The 'Making of' Front Parlour Ballads
6/5/2005 (updated 6/5/2005)

'Front Parlour Ballads,'
Richard Thompson

During his four decades of music making,
Richard Thompson has been set upon by a fiercely loyal and singularly attentive constituency; aficionados for whom every nuance in Thompson's oeuvre, from his choice of a particular word to the fret on which his fingers alight at any given moment carries some degree of significance (for bountiful evidence, take a look at the interaction between fans and artist on, his delightful website). So it's fair to say that those fans have a treat in store with Front Parlour Ballads, Thompson's second album with Cooking Vinyl following 2003's The Old Kit Bag. It's his first solo acoustic effort since 1981's Strict Tempo! and the first-ever acoustic studio album of original songs in his extensive discography.

Encompassing everything from rollicking tales of quickie marriages in "Let it Blow," a lilting love song dedicated to "Miss Patsy," a metaphorical voyage through the rough seas of the big-time music business in "Row, Boys, Row" and the devastatingly beautiful lament of "Precious One," Front Parlour Ballads is a treasure box of stories and characters, all delivered with Thompson's masterful guitar work, sonorous voice and bittersweet lyrics. Many of these songs were written in one of their author's intermittent thematic bursts, and they all insisted on being together, so Thompson, the father of scores of songs as well as five biological offspring, knew enough about how these things work to arrange a play date.

"The production on this record is the kind of thing the audience actually asks for," Thompson explains. "They ask for simple; they don't want the frills in the way. They don't want the glossy, hi-fi production‹they wouldn't know what to do with it. They want to hear the squeaks of fingers on strings and, dare I say, the cock-ups. So that's what they're gonna get."

It should be pointed out at this juncture that the term "solo" in reference to the recording in question is absolutely literal. These performances were laid down in Thompson's home studio, situated in the garage of his home in Los Angeles, with nary another soul in the vicinity; he simply pressed RECORD and commenced to emote into the microphone, accompanying himself on his trusty wooden guitar. On some of the tracks he overdubbed a second acoustic, making for a rich textural filigree; on others he added electric bass, mandolin and/or accordion. He brought in percussionist Debra Dobkin (Bonnie Raitt, Was/Not Was, Thompson's own 1000 Years of Popular Music) to bang rhythmically on various handy objects for the album's two rockin' ringers, "Let It Blow" and "My Soul, My Soul," on which his muse, apparently in a party mood, compelled him to plug in his electric and make some noise, "front parlour" and "ballads" be damned. On the remaining 11 numbers, however, your host and his muse are on their best behavior.
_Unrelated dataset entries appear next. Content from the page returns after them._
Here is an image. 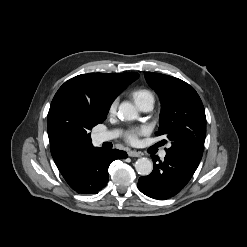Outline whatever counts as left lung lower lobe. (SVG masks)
<instances>
[{
    "mask_svg": "<svg viewBox=\"0 0 247 247\" xmlns=\"http://www.w3.org/2000/svg\"><path fill=\"white\" fill-rule=\"evenodd\" d=\"M151 174L139 178V190L154 199L162 200L177 194L187 184L199 164L166 153L164 161L153 156Z\"/></svg>",
    "mask_w": 247,
    "mask_h": 247,
    "instance_id": "1",
    "label": "left lung lower lobe"
}]
</instances>
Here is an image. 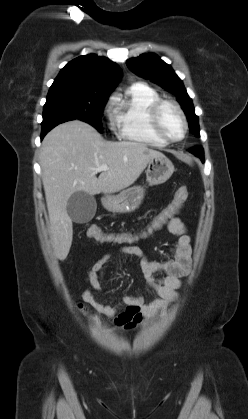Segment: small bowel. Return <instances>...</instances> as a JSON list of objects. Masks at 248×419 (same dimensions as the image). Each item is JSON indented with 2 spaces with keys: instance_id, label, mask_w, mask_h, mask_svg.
<instances>
[{
  "instance_id": "obj_1",
  "label": "small bowel",
  "mask_w": 248,
  "mask_h": 419,
  "mask_svg": "<svg viewBox=\"0 0 248 419\" xmlns=\"http://www.w3.org/2000/svg\"><path fill=\"white\" fill-rule=\"evenodd\" d=\"M167 226L168 230L178 239L170 249L169 255L161 261H150L141 248L131 244L156 231L151 226L138 234L121 235L120 237L125 238L124 241H109L121 245L117 250L118 254L139 258L144 277L158 298L147 302L143 296H124L120 303L110 305L98 301L89 289L83 291L82 296L85 302L99 313L112 318L115 324L123 329H137L146 325L164 307L175 301L177 290L182 284L181 279L190 270L191 240L186 233L184 223L179 218L172 217L168 220ZM87 235L92 239L89 232H87ZM111 258L112 254L104 255L92 265L88 272L86 280L96 291L102 290L100 279L105 277ZM158 274H161V276L157 277Z\"/></svg>"
}]
</instances>
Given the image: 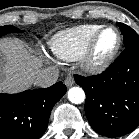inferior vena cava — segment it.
I'll return each mask as SVG.
<instances>
[{"label": "inferior vena cava", "instance_id": "1", "mask_svg": "<svg viewBox=\"0 0 139 139\" xmlns=\"http://www.w3.org/2000/svg\"><path fill=\"white\" fill-rule=\"evenodd\" d=\"M58 77L59 71L57 68H46L38 73L34 84L42 88L50 87L57 82Z\"/></svg>", "mask_w": 139, "mask_h": 139}]
</instances>
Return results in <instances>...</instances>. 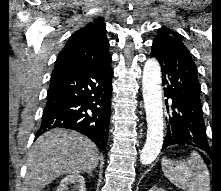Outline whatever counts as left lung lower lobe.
Segmentation results:
<instances>
[{
    "label": "left lung lower lobe",
    "instance_id": "left-lung-lower-lobe-1",
    "mask_svg": "<svg viewBox=\"0 0 221 191\" xmlns=\"http://www.w3.org/2000/svg\"><path fill=\"white\" fill-rule=\"evenodd\" d=\"M150 56L156 57L161 64L162 85H167L164 95L171 99L170 106L173 110L169 116L162 150L186 144L209 151L208 142L204 143L207 135L197 68L189 50L177 38L169 41L155 40ZM165 104H168V100H165Z\"/></svg>",
    "mask_w": 221,
    "mask_h": 191
}]
</instances>
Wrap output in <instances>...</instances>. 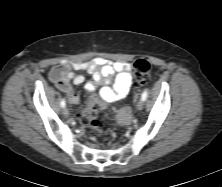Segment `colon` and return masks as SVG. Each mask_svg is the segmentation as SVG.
<instances>
[{"instance_id": "1", "label": "colon", "mask_w": 222, "mask_h": 187, "mask_svg": "<svg viewBox=\"0 0 222 187\" xmlns=\"http://www.w3.org/2000/svg\"><path fill=\"white\" fill-rule=\"evenodd\" d=\"M151 72V64L147 59H138L133 64V73L136 82L139 85H144L149 82ZM105 118V105L104 100L94 96L86 108L79 116V122L83 126L97 129L100 127L103 119ZM107 138H112V133H106Z\"/></svg>"}]
</instances>
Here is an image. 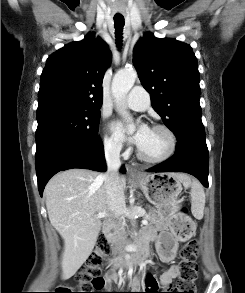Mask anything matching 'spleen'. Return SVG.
<instances>
[{"label": "spleen", "mask_w": 245, "mask_h": 293, "mask_svg": "<svg viewBox=\"0 0 245 293\" xmlns=\"http://www.w3.org/2000/svg\"><path fill=\"white\" fill-rule=\"evenodd\" d=\"M191 185V212L196 219H202L205 207V192L203 186L196 180H189Z\"/></svg>", "instance_id": "obj_1"}]
</instances>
Of his solitary approach to Front Parlour Ballads, Thompson says, "There's a danger with that method that you get too confessional or too introverted in your style of delivery, so I had to be aware of that. Because I've heard home recordings where it's all projected to about two inches in front of their nose, and somehow that's not quite enough. So I learned to project 10 feet away‹through the wall into the next room," he quips. "I think if you concentrate on telling the story, you don't really have time to think about much else. You want to get inside the story, inside the song.

"Bearing that in mind, it was a nice thing because I didn't really think about it. I just thought, 'Oh, well, I'll just go in and see if the equipment works. And while I'm doing that, I'll just put something down and see what happens. Well, that sounds OK, let me just overdub another guitar so I can learn how to overdub with this particular hardware.' And then things just got done. It was nice to think, 'Oh, I've got an hour before I go out‹I'll just go and record something.' So it was done very casually."

When it's pointed out that the album might more accurately be titled Garage Ballads, Thompson replies, "I suppose so. I was just trying to get a nicer picture in people's minds than me sitting among the propane tanks and whatever else is back there."